Ryan attacked Obama's speech for not including direct statements on his plans to deal with entitlement programs. 

"There are a lot of Democrats who agree with the need to deal with this. It's a mathematical thing, it's not an ideological thing," he said. "But he basically said we're not going to change these programs, we're not going to reform these programs to prevent this. He basically said we will not fix this debt crisis."

In his speech Obama alluded to his plans for Medicare and Medicaid when he said that the country "must make the hard choices to reduce the cost of healthcare and the size of our deficit. But we reject the belief that America must choose between caring for the generation that built this country and investing in the generation that will build its future."

Ryan, the vice presidential nominee on the 2012 Republican presidential ticket, also acknowledged that it was "bittersweet" to attend the inauguration. Ryan's running mate, Mitt Romney, was not at the event. 

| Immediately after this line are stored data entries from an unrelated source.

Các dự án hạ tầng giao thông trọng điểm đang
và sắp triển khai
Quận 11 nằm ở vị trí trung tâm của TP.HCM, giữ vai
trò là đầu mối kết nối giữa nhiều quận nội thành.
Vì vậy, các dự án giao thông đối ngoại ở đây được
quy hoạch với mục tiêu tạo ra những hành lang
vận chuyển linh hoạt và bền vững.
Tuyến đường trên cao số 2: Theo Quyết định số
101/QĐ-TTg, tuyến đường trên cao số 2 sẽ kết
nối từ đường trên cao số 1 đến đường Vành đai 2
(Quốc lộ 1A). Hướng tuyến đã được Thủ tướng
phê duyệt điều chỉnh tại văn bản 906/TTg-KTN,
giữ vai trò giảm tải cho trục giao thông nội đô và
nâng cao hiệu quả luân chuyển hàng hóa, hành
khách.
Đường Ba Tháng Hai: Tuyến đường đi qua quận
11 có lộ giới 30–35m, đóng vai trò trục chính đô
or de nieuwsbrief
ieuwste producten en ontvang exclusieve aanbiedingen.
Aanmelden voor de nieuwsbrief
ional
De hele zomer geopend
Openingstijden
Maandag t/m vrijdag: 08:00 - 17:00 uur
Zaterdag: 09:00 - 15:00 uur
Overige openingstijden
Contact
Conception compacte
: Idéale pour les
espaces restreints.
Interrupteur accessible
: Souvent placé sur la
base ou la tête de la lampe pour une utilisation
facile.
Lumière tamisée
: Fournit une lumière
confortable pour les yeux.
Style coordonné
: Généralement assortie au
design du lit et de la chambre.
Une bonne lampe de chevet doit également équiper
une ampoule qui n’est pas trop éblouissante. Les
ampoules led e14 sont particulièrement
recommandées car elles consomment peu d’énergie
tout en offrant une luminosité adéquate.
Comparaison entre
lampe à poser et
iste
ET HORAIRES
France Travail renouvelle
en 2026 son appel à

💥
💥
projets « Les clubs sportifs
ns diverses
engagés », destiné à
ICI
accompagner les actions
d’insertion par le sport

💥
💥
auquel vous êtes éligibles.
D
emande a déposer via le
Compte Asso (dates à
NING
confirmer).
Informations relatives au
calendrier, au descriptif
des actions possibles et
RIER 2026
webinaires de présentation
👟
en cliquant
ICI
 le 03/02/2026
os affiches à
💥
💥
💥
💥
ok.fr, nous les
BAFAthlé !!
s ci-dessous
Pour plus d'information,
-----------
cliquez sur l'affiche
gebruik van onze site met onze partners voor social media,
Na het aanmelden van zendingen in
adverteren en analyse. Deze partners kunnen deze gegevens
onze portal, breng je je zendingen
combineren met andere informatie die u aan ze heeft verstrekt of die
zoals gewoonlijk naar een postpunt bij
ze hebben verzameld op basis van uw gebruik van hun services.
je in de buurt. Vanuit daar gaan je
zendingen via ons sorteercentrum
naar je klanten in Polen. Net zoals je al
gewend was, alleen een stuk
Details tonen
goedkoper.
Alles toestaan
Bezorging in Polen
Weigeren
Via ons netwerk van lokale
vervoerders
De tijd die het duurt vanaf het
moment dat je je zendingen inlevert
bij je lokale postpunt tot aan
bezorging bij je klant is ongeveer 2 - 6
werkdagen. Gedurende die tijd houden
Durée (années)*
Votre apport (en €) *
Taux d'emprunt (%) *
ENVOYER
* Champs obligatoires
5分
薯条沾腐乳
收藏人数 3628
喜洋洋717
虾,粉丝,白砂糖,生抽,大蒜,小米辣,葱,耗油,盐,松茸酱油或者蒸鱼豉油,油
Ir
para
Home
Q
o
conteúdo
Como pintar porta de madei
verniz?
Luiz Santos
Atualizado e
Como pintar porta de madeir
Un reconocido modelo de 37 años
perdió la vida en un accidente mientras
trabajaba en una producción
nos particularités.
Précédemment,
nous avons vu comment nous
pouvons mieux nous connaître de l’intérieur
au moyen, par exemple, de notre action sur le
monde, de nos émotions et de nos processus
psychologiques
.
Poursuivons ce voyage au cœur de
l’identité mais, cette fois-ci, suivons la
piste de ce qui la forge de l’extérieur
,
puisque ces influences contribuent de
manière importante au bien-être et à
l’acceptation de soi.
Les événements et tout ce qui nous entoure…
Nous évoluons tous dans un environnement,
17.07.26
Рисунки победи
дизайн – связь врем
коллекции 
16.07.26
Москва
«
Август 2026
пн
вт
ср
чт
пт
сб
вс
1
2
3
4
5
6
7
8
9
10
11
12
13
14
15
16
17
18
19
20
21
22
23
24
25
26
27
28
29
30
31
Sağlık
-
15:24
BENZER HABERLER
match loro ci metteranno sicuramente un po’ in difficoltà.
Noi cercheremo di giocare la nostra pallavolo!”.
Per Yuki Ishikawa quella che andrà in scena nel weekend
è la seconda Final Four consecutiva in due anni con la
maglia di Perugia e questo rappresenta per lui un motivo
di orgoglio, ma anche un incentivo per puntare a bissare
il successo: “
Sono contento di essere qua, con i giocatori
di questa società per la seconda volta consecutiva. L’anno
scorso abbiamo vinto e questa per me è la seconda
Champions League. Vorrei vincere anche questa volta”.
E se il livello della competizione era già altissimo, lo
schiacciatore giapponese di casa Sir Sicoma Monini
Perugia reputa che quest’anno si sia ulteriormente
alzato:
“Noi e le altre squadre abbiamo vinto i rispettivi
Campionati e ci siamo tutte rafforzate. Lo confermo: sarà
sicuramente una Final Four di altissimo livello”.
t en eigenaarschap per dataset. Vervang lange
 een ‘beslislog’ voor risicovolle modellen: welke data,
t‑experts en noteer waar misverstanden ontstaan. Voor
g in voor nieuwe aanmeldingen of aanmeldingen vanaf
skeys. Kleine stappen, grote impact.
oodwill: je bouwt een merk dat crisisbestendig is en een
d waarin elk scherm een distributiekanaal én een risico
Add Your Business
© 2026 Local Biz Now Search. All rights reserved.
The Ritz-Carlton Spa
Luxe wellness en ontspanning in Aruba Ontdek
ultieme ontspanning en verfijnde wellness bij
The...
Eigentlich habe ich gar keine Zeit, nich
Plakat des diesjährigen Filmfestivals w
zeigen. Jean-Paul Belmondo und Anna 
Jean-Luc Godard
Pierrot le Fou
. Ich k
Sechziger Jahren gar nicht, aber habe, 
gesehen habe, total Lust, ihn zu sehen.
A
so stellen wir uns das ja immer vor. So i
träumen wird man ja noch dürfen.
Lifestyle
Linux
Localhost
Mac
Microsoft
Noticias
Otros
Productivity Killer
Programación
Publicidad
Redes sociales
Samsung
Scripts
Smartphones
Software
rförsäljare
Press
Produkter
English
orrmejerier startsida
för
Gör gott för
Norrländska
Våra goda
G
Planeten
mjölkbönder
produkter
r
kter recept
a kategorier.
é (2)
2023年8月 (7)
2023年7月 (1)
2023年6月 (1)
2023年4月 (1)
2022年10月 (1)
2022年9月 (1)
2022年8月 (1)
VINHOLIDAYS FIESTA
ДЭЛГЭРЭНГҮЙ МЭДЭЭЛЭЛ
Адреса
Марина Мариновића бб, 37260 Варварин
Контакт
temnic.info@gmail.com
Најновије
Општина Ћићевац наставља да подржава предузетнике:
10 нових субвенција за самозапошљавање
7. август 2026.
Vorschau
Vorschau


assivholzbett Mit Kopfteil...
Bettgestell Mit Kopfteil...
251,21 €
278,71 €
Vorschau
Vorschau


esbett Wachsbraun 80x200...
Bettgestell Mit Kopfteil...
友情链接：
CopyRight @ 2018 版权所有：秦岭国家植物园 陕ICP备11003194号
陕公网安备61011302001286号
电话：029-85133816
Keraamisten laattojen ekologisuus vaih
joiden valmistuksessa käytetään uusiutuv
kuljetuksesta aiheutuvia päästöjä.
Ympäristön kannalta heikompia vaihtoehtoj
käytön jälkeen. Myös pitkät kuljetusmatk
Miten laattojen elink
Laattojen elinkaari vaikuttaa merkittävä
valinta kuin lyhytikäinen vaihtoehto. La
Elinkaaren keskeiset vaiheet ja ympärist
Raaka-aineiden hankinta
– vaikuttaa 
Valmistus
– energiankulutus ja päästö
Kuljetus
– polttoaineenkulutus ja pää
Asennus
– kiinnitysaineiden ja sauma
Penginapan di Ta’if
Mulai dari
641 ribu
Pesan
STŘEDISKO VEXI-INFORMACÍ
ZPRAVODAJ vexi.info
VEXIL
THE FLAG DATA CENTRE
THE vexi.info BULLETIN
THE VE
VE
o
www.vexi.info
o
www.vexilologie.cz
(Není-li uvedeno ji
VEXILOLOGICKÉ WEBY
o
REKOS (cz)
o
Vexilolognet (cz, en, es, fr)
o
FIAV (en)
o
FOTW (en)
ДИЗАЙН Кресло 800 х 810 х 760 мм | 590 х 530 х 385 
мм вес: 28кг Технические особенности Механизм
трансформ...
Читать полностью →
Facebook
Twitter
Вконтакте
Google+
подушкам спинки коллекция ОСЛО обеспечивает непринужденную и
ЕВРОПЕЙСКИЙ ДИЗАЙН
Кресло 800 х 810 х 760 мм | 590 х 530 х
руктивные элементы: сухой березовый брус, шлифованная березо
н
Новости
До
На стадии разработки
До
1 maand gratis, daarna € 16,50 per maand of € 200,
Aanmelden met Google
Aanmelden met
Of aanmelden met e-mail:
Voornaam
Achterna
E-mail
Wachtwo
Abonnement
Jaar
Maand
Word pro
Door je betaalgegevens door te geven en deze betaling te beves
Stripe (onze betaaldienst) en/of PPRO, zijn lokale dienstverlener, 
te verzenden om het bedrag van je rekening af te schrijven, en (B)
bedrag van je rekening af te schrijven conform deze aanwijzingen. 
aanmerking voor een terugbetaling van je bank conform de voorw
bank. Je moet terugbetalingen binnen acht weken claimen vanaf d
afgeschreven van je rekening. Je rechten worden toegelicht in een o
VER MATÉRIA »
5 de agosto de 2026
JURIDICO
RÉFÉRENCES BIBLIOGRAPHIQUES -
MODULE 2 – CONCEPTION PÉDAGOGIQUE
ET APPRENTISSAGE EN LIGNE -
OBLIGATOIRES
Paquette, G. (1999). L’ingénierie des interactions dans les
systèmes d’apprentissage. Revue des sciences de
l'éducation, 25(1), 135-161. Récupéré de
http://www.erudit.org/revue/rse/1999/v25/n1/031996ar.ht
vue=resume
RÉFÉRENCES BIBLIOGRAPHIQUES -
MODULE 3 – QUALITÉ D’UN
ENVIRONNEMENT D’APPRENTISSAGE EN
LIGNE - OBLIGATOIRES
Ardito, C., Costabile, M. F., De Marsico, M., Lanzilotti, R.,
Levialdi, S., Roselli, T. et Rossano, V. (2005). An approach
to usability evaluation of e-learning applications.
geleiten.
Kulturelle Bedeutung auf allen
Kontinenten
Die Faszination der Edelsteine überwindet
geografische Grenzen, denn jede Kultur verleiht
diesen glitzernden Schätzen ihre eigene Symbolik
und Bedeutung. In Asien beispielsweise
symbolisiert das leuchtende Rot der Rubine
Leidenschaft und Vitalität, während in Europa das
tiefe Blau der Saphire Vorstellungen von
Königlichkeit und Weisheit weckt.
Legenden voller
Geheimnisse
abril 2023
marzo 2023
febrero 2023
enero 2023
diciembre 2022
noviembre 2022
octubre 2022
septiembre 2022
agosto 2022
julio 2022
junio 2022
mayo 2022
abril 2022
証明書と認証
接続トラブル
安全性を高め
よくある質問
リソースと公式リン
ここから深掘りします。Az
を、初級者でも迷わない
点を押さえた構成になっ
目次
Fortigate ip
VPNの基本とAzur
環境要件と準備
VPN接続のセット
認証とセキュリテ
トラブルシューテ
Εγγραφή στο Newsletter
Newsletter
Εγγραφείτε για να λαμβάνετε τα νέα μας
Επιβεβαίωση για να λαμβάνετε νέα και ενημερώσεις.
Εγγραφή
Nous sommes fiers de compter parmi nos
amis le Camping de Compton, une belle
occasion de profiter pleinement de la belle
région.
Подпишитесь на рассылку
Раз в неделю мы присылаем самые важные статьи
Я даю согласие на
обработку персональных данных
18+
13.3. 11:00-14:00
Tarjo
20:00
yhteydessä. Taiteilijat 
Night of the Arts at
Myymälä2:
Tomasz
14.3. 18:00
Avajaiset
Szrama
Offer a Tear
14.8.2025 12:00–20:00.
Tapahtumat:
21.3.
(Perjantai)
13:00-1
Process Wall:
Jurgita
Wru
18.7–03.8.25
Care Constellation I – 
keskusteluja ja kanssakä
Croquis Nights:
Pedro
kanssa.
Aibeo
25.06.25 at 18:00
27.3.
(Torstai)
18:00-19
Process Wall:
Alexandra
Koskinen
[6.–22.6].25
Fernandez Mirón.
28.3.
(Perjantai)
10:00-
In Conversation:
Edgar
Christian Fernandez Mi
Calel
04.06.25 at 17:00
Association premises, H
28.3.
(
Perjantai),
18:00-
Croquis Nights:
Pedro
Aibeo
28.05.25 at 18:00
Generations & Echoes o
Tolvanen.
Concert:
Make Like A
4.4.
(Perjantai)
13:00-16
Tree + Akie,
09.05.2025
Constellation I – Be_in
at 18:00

"You know, sure it was. It was bittersweet but I just believe that in this country we celebrate the peaceful transition or reaffirmation of power," Ryan said. "And the inauguration ceremony is a great piece of symbolism of what a mature Republic does, and I thought being a part of that was an important symbol to make, which is we peacefully transfer or reaffirm power in this country unlike so many others. And to me, that was an important point to make."